(What is being asked):
Copy each line of the records that contains the word "ready".

Segment Start: Data for analysis

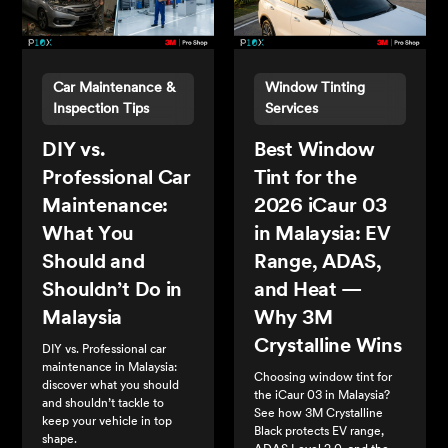
Car Maintenance &
Window Tinting
Inspection Tips
Services
DIY vs.
Best Window
Professional Car
Tint for the
Maintenance:
2026 iCaur 03
What You
in Malaysia: EV
Should and
Range, ADAS,
Shouldn’t Do in
and Heat —
Malaysia
Why 3M
Crystalline Wins
DIY vs. Professional car
maintenance in Malaysia:
Choosing window tint for
discover what you should
the iCaur 03 in Malaysia?
and shouldn’t tackle to
See how 3M Crystalline
keep your vehicle in top
Black protects EV range,
shape.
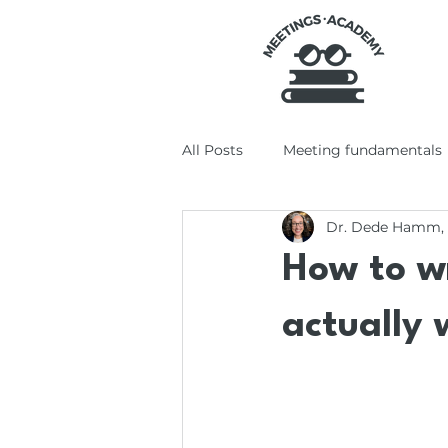
All Posts
Meeting fundamentals
Dr. Dede Hamm,
Tools + tech
Productivity +
How to w
actually 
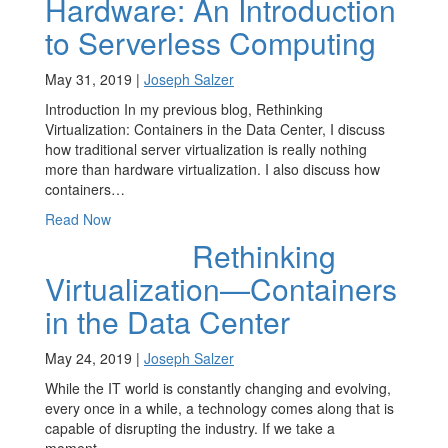
Hardware: An Introduction
to Serverless Computing
May 31, 2019 |
Joseph Salzer
Introduction In my previous blog, Rethinking
Virtualization: Containers in the Data Center, I discuss
how traditional server virtualization is really nothing
more than hardware virtualization. I also discuss how
containers…
Read Now
Rethinking
Virtualization—Containers
in the Data Center
May 24, 2019 |
Joseph Salzer
While the IT world is constantly changing and evolving,
every once in a while, a technology comes along that is
capable of disrupting the industry. If we take a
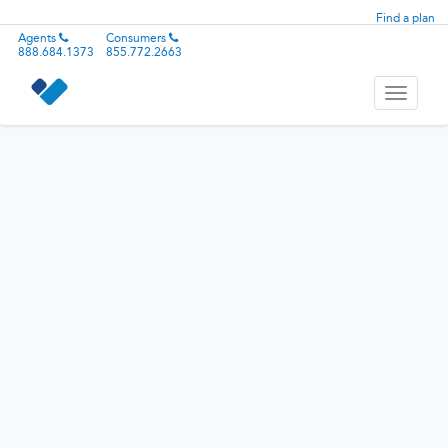
Find a plan
Agents
Consumers
888.684.1373
855.772.2663
Toggle
navigati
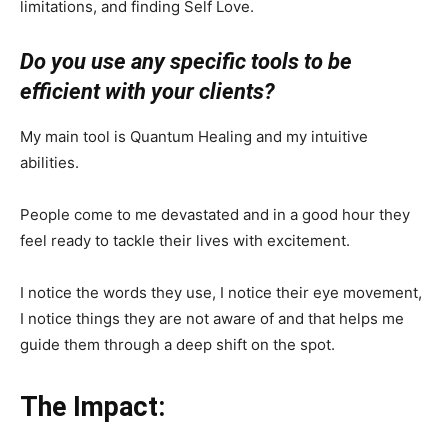
limitations, and finding Self Love.
Do you use any specific tools to be
efficient with your clients?
My main tool is Quantum Healing and my intuitive
abilities.
People come to me devastated and in a good hour they
feel ready to tackle their lives with excitement.
I notice the words they use, I notice their eye movement,
I notice things they are not aware of and that helps me
guide them through a deep shift on the spot.
The Impact:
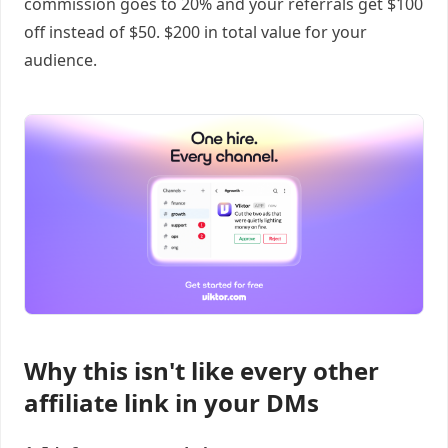
commission goes to 20% and your referrals get $100
off instead of $50. $200 in total value for your
audience.
Why this isn't like every other
affiliate link in your DMs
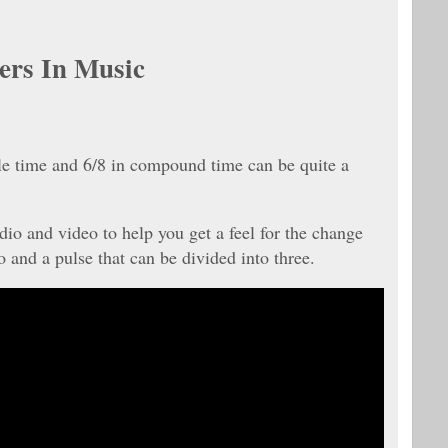
ers In Music
le time and 6/8 in compound time can be quite a
dio and video to help you get a feel for the change
 and a pulse that can be divided into three.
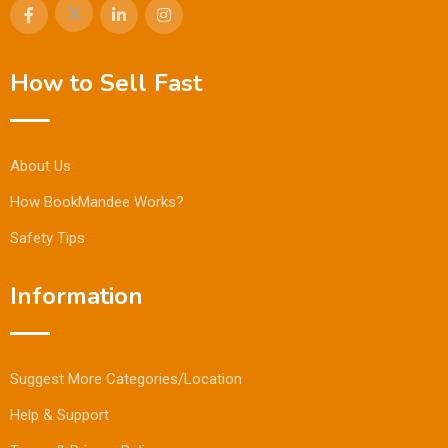
How to Sell Fast
About Us
How BookMandee Works?
Safety Tips
Information
Suggest More Categories/Location
Help & Support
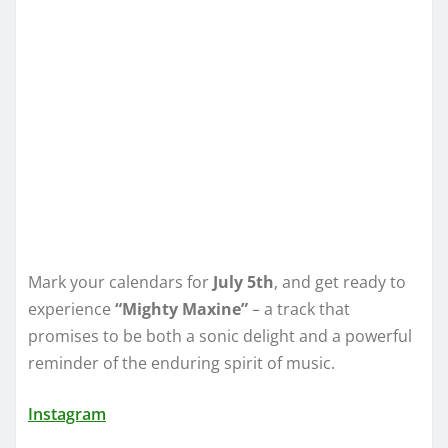
Mark your calendars for
July 5th
, and get ready to
experience
“Mighty Maxine”
– a track that
promises to be both a sonic delight and a powerful
reminder of the enduring spirit of music.
Instagram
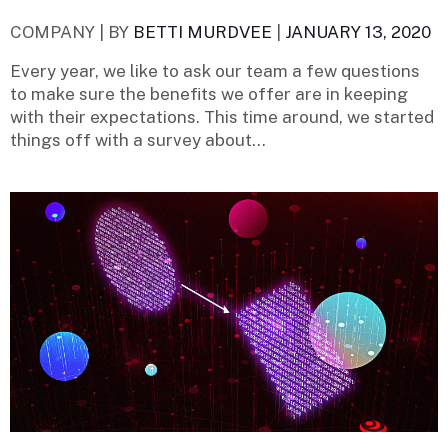
COMPANY |
BY
BETTI MURDVEE
|
JANUARY 13, 2020
Every year, we like to ask our team a few questions
to make sure the benefits we offer are in keeping
with their expectations. This time around, we started
things off with a survey about...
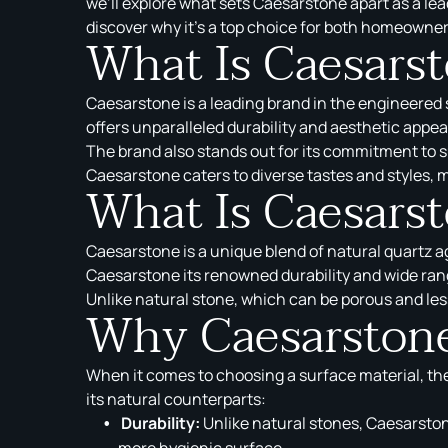
we’ll explore what sets Caesarstone apart as a lea
discover why it’s a top choice for both homeowner
What Is Caesars
Caesarstone is a leading brand in the engineered s
offers unparalleled durability and aesthetic appeal
The brand also stands out for its commitment to s
Caesarstone caters to diverse tastes and styles, ma
What Is Caesars
Caesarstone is a unique blend of natural quartz 
Caesarstone its renowned durability and wide rang
Unlike natural stone, which can be porous and les
Why Caesarstone
When it comes to choosing a surface material, th
its natural counterparts:
Durability:
Unlike natural stones, Caesarstone
more hygienic surface.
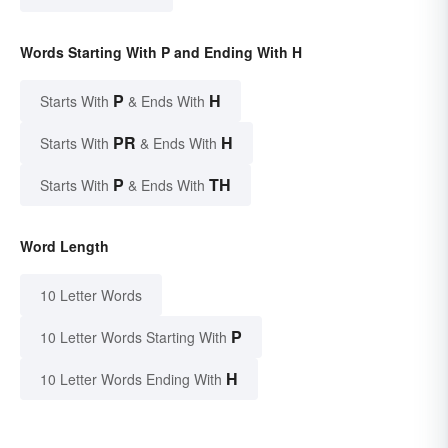
Words Starting With P and Ending With H
P
H
Starts With
& Ends With
PR
H
Starts With
& Ends With
P
TH
Starts With
& Ends With
Word Length
10 Letter Words
P
10 Letter Words Starting With
H
10 Letter Words Ending With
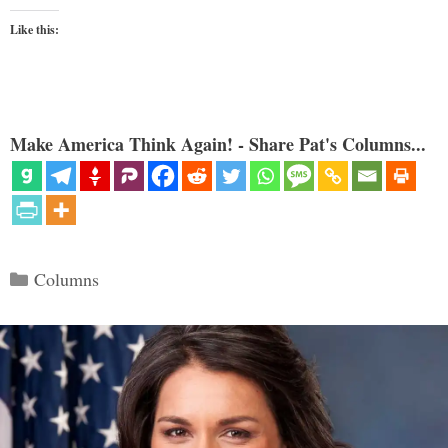
Like this:
Make America Think Again! - Share Pat's Columns...
Categories
Columns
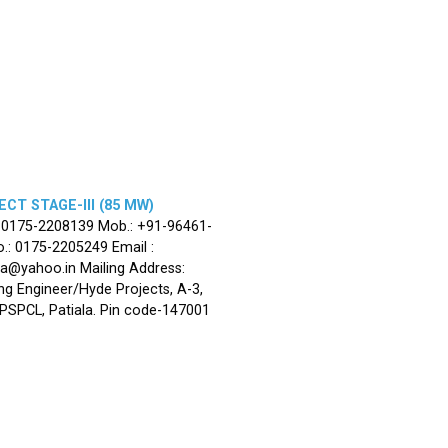
CT STAGE-III (85 MW)
: 0175-2208139 Mob.: +91-96461-
.: 0175-2205249 Email :
la@yahoo.in Mailing Address:
ng Engineer/Hyde Projects, A-3,
, PSPCL, Patiala. Pin code-147001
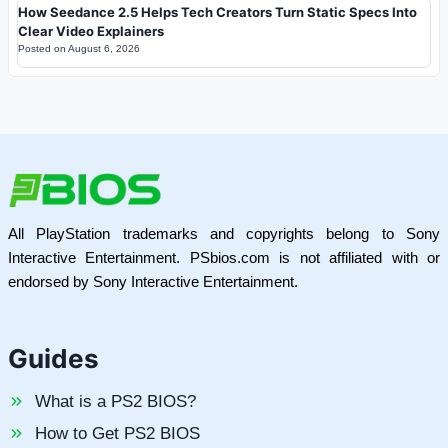
How Seedance 2.5 Helps Tech Creators Turn Static Specs Into
Clear Video Explainers
Posted on
August 6, 2026
All PlayStation trademarks and copyrights belong to Sony
Interactive Entertainment. PSbios.com is not affiliated with or
endorsed by Sony Interactive Entertainment.
Guides
What is a PS2 BIOS?
How to Get PS2 BIOS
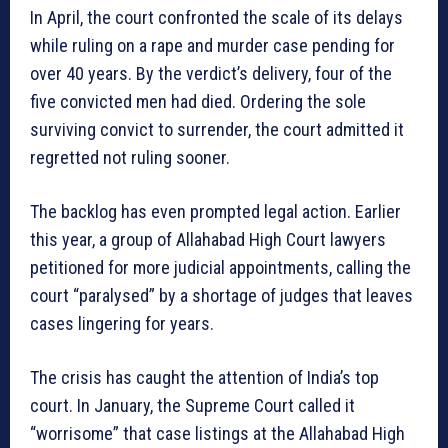
In April, the court confronted the scale of its delays
while ruling on a rape and murder case pending for
over 40 years. By the verdict’s delivery, four of the
five convicted men had died. Ordering the sole
surviving convict to surrender, the court admitted it
regretted not ruling sooner.
The backlog has even prompted legal action. Earlier
this year, a group of Allahabad High Court lawyers
petitioned for more judicial appointments, calling the
court “paralysed” by a shortage of judges that leaves
cases lingering for years.
The crisis has caught the attention of India’s top
court. In January, the Supreme Court called it
“worrisome” that case listings at the Allahabad High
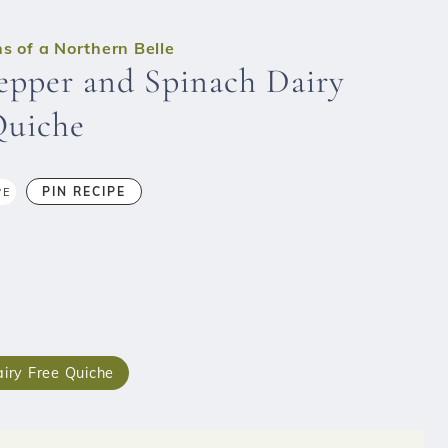
s of a Northern Belle
epper and Spinach Dairy
Quiche
PIN RECIPE
PE
iry Free Quiche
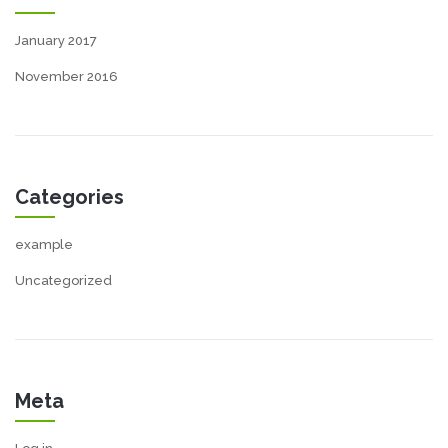
January 2017
November 2016
Categories
example
Uncategorized
Meta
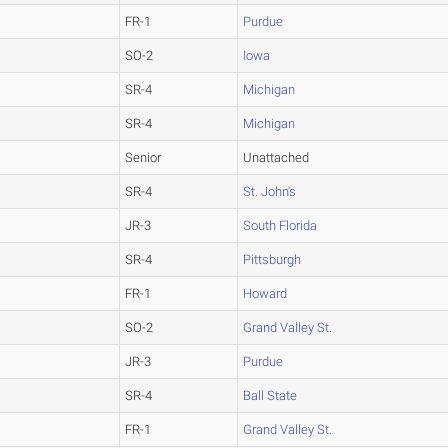
FR-1
Purdue
SO-2
Iowa
SR-4
Michigan
SR-4
Michigan
Senior
Unattached
SR-4
St. John's
JR-3
South Florida
SR-4
Pittsburgh
FR-1
Howard
SO-2
Grand Valley St.
JR-3
Purdue
SR-4
Ball State
FR-1
Grand Valley St.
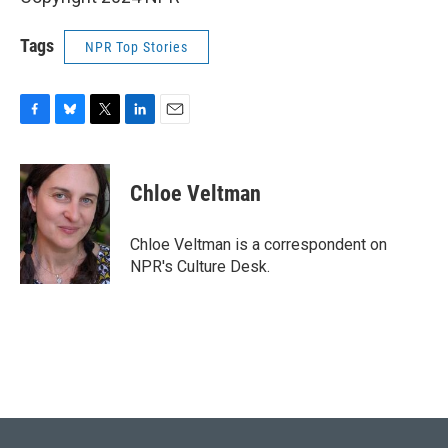
Tags
NPR Top Stories
F
B
T
L
E
a
l
w
i
m
c
u
i
n
a
e
e
t
k
i
Chloe Veltman
b
s
t
e
l
o
k
e
d
o
y
r
I
Chloe Veltman is a correspondent on
k
n
NPR's Culture Desk.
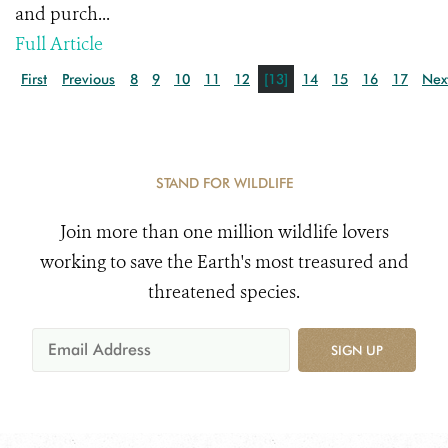
and purch...
Full Article
First
Previous
8
9
10
11
12
[13]
14
15
16
17
Nex
STAND FOR WILDLIFE
Join more than one million wildlife lovers
working to save the Earth's most treasured and
threatened species.
SIGN UP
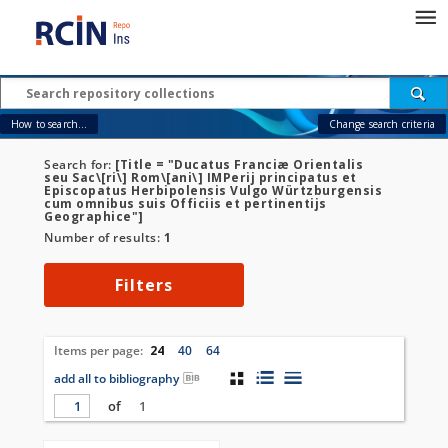
How to search...
Change search criteria
Search for:
[Title = "Ducatus Franciæ Orientalis
seu Sac\[ri\] Rom\[ani\] IMPerij principatus et
Episcopatus Herbipolensis Vulgo Würtzburgensis
cum omnibus suis Officiis et pertinentijs
Geographice"]
Number of results:
1
Filters
Items per page:
24
40
64
add all to bibliography
of
1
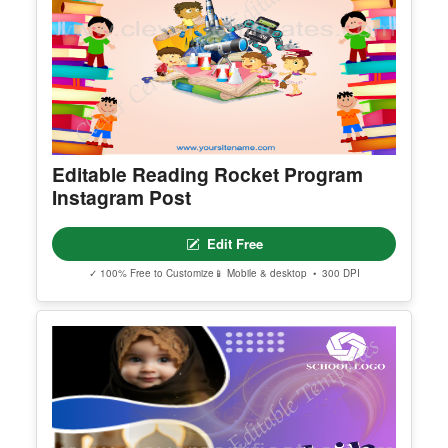
Editable Reading Rocket Program
Instagram Post
Edit Free
✓ 100% Free to Customize
📱 Mobile & desktop • 300 DPI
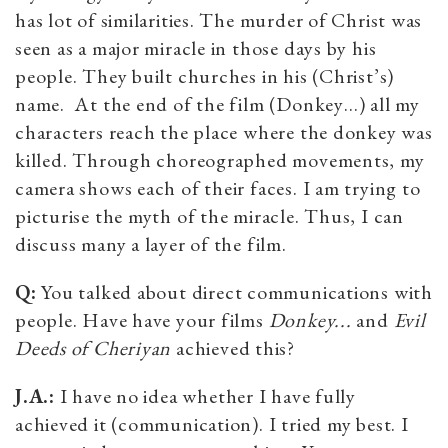
has lot of similarities. The murder of Christ was
seen as a major miracle in those days by his
people. They built churches in his (Christ’s)
name. At the end of the film (Donkey…) all my
characters reach the place where the donkey was
killed. Through choreographed movements, my
camera shows each of their faces. I am trying to
picturise the myth of the miracle. Thus, I can
discuss many a layer of the film.
Q:
You talked about direct communications with
people. Have have your films
Donkey...
and
Evil
Deeds of Cheriyan
achieved this?
J.A.:
I have no idea whether I have fully
achieved it (communication). I tried my best. I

Segment End: Data for analysis

(Final answer):
feel ready to tackle their lives with excitement.
, and get ready to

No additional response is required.